Die ganzen Jahre über tauschten sie sich aus, sie telefonierten regelmäßig mitten in der Nacht, schickten sich Drehbücher, wenn einer von beiden eine interessante Rolle angeboten bekommen hatte. "Wir wussten, wenn wir je wieder etwas gemeinsam machen werden, dann muss der Film groß und emotional sein", sagt Kate Winslet. "Dann las ich 'Revolutionary Road', ein Buch von Richard Yates aus dem Jahre 1961. Der Roman ist so schmerzvoll und gleichzeitig so wundervoll zu lesen durch all die Wahrheit, die in der Geschichte steckt." Das Buch handelt von einem Ehepaar in den 50er Jahren, dessen Liebe in einem Alltag voller Spießbürgerlichkeit zerbricht. Sie hatten einmal große Träume, wollten nach Paris und das Leben spüren. Dann landeten sie in einem Haus in der Vorstadt, bekamen zwei Kinder - und jetzt, mit 30, leben sie so, wie sie es vor der Ehe verachteten.

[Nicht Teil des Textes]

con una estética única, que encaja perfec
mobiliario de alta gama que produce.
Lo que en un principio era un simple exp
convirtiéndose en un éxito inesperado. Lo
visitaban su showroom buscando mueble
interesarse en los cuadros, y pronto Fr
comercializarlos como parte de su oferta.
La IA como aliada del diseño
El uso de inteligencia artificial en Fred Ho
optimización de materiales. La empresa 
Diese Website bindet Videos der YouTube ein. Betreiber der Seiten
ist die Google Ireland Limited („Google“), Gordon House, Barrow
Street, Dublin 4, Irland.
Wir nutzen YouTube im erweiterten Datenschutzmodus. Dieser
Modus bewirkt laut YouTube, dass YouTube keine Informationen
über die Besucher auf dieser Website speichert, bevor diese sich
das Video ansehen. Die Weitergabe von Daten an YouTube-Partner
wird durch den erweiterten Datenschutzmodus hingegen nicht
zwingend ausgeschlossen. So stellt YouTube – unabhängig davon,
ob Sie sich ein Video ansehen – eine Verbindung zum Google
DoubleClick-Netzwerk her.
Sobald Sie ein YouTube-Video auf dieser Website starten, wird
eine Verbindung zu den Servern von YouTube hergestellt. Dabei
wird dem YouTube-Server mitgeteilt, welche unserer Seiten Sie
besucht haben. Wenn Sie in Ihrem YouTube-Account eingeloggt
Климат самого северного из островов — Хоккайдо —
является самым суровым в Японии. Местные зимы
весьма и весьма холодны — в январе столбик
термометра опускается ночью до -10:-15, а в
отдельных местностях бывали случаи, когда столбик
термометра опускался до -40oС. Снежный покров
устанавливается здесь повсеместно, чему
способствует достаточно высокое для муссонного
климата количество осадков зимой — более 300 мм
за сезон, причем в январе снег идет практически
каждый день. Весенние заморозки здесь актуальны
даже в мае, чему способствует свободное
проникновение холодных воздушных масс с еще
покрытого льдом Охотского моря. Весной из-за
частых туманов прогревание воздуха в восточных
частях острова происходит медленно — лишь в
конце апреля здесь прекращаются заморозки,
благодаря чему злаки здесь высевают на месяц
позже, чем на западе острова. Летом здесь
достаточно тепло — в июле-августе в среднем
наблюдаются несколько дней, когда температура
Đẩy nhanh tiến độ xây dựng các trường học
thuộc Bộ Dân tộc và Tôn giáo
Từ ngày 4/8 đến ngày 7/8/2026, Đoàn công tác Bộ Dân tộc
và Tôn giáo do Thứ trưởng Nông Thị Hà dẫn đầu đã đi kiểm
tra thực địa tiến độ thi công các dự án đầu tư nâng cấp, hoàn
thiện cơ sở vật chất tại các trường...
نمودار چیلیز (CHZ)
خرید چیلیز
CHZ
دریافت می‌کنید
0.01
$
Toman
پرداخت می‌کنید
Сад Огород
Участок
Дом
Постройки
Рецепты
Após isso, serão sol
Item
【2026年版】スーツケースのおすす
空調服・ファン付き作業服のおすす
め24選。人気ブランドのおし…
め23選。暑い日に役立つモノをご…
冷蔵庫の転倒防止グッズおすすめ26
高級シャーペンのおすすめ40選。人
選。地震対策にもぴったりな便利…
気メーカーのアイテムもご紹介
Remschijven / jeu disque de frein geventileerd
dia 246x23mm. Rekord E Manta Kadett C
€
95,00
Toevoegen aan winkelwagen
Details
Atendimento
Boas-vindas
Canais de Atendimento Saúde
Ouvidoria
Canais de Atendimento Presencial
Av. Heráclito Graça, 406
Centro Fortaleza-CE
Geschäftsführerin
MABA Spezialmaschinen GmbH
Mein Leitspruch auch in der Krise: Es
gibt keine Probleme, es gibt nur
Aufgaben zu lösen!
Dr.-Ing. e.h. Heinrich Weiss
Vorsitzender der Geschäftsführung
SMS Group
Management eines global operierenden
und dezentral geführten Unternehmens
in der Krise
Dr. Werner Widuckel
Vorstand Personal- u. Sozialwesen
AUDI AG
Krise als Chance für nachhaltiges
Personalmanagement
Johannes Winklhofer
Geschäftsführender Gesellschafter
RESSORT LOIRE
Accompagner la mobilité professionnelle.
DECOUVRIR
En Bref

Kate Winslet wollte diese Liebesgeschichte unbedingt verfilmen, gerade weil sie so anders war als die kitschige Variante in "Titanic". Zwei Jahre arbeitete sie an dem Plan, dann hatte sie ihren Mann Sam Mendes ("American Beauty") als Regisseur gewonnen - und Leonardo DiCaprio für die zweite Hauptrolle. Auch wenn dies bedeutete, dass sie vor den Augen ihres Mannes mit ihrem Freund Leo Sex in der Küche haben sollte.

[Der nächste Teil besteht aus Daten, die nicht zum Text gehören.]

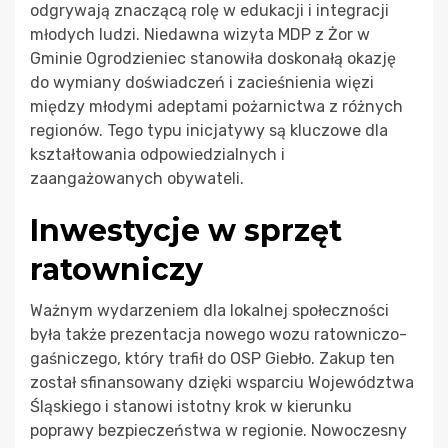
odgrywają znaczącą rolę w edukacji i integracji
młodych ludzi. Niedawna wizyta MDP z Żor w
Gminie Ogrodzieniec stanowiła doskonałą okazję
do wymiany doświadczeń i zacieśnienia więzi
między młodymi adeptami pożarnictwa z różnych
regionów. Tego typu inicjatywy są kluczowe dla
kształtowania odpowiedzialnych i
zaangażowanych obywateli.
Inwestycje w sprzęt
ratowniczy
Ważnym wydarzeniem dla lokalnej społeczności
była także prezentacja nowego wozu ratowniczo-
gaśniczego, który trafił do OSP Giebło. Zakup ten
został sfinansowany dzięki wsparciu Województwa
Śląskiego i stanowi istotny krok w kierunku
poprawy bezpieczeństwa w regionie. Nowoczesny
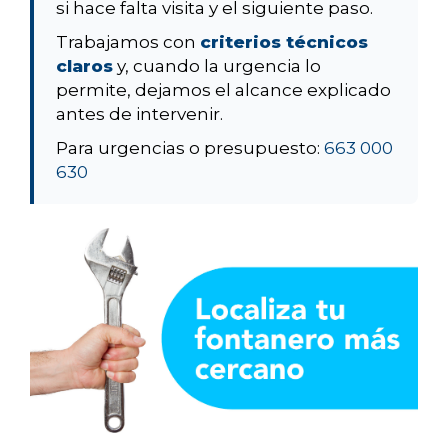
si hace falta visita y el siguiente paso.
Trabajamos con
criterios técnicos
claros
y, cuando la urgencia lo
permite, dejamos el alcance explicado
antes de intervenir.
Para urgencias o presupuesto:
663 000
630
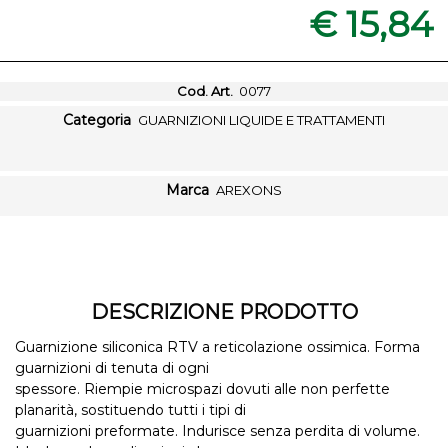
€ 15,84
Cod. Art.
0077
Categoria
GUARNIZIONI LIQUIDE E TRATTAMENTI
Marca
AREXONS
DESCRIZIONE PRODOTTO
Guarnizione siliconica RTV a reticolazione ossimica. Forma
guarnizioni di tenuta di ogni
spessore. Riempie microspazi dovuti alle non perfette
planarità, sostituendo tutti i tipi di
guarnizioni preformate. Indurisce senza perdita di volume.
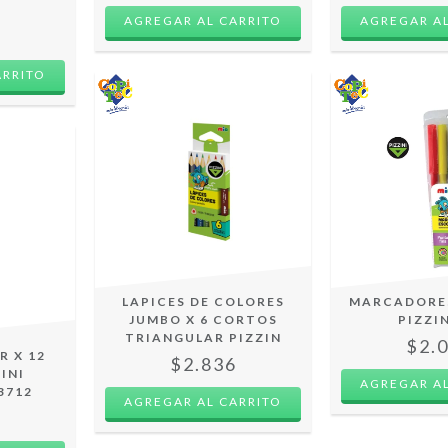
AGREGAR AL
4
LAPICES DE COLORES
MARCADORE
JUMBO X 6 CORTOS
PIZZIN
TRIANGULAR PIZZIN
$2.
R X 12
$2.836
INI
3712
6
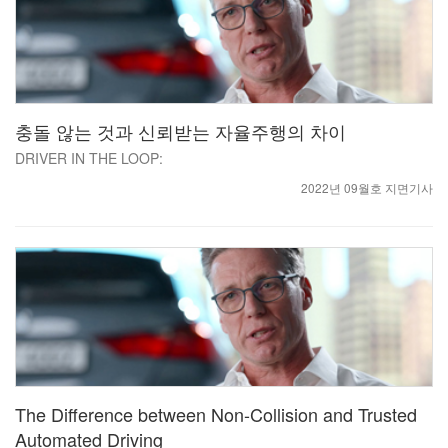
충돌 않는 것과 신뢰받는 자율주행의 차이
DRIVER IN THE LOOP:
2022년 09월호 지면기사
The Difference between Non-Collision and Trusted
Automated Driving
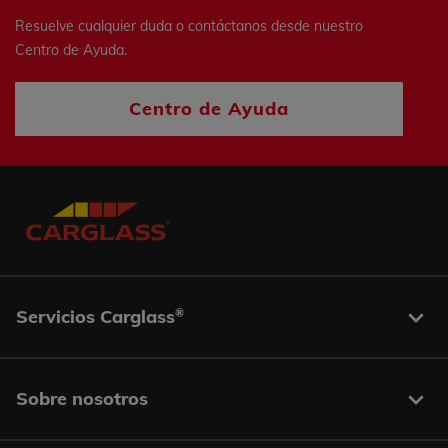
Resuelve cualquier duda o contáctanos desde nuestro
Centro de Ayuda.
Centro de Ayuda
Servicios Carglass
®
Sobre nosotros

Zum ersten Mal wollten sie es noch einmal wagen: ein Film für beide. Der Reiz lag darin, diesmal die Kehrseite einer Liebe zu zeigen: das Sterben der Gefühle. Das Ende. Wer das Ergebnis sieht, erkennt, dass Winslet und DiCaprio zusammengehören wie Jack Lemmon und Walter Matthau, wie Elizabeth Taylor und Richard Burton, wie Ernie und Bert. "Zwischen Leo und mir gibt es keine Hemmungen", sagt Winslet. "Wir hatten beim Dreh nie Angst, uns anzuschreien, uns niederzumachen. Es gab keinen Gedanken, was der andere von einem denkt oder wie man wirkt." Die Menschen am Set, die bereits zuvor mit DiCaprio gearbeitet hatten, raunten ihr irgendwann zu: "Du bringst eine Seite an ihm hervor, die wir noch nie an ihm gesehen haben." Darüber lacht sie erfreut. Natürlich weiß sie das längst.

Was Winslet und DiCaprio in dem neuen Film "Zeiten des Aufruhrs" zeigen, haut einen aus dem Kinosessel. Es sind nicht nur die starken Szenen, wenn beispielsweise der Ehemann nach einem Seitensprung nach Hause kommt und sie dasteht, die Kinder im Arm, und für ihn "Happy Birthday" singt. Man braucht gar nicht erst in seine feuchten Augen zu gucken, um selbst zu empfinden, wie er sich in dem Moment fühlt. Was den Film ausmacht, ist die ungeheure Präsenz, mit der Winslet und DiCaprio ihre Rollen ausfüllen. Schon allein, wie DiCaprio als Frank Wheeler seinen Kopf hält, wenn die Schwere des Lebens ihn niederdrückt. Wie er sie anschreit und rumwütet, sie diabolisch anguckt, während Winslet als April immer mehr zusammensackt. Auf eine Weise wollen beide ihre Liebe retten, nicht emotional verhungern wie ihre Nachbarn, und dann scheitern sie trotzdem, an ihrer kleinbürgerlichen Umgebung und dem Irrglauben, Sicherheit sei wichtiger als das Abenteuer.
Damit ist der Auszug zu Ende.